━━ Records

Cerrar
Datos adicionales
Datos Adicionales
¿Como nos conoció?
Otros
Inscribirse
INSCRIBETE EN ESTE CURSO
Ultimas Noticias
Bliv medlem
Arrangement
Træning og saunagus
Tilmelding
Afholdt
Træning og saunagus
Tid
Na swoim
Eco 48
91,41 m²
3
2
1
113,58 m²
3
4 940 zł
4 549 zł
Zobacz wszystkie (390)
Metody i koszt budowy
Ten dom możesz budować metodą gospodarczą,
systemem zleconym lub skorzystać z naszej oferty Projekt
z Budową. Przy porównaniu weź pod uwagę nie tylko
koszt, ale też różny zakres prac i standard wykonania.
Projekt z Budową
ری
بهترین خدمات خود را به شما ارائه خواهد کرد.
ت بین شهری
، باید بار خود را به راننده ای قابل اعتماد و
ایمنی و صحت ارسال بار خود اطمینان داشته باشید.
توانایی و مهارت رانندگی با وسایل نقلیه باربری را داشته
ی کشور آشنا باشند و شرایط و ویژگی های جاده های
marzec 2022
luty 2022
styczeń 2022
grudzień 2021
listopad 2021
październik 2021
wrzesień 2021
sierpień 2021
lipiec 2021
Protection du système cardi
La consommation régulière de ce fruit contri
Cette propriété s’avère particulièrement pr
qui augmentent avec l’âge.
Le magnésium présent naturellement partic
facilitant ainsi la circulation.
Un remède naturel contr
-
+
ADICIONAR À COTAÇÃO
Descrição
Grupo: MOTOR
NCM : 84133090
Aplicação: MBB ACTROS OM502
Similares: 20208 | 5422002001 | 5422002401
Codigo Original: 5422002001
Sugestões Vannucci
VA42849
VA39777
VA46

━━━━

• [Exercise] For this task, copy every line of the material in which "داشته" appears.

• [Result of this exercise]
ایمنی و صحت ارسال بار خود اطمینان داشته باشید.
توانایی و مهارت رانندگی با وسایل نقلیه باربری را داشته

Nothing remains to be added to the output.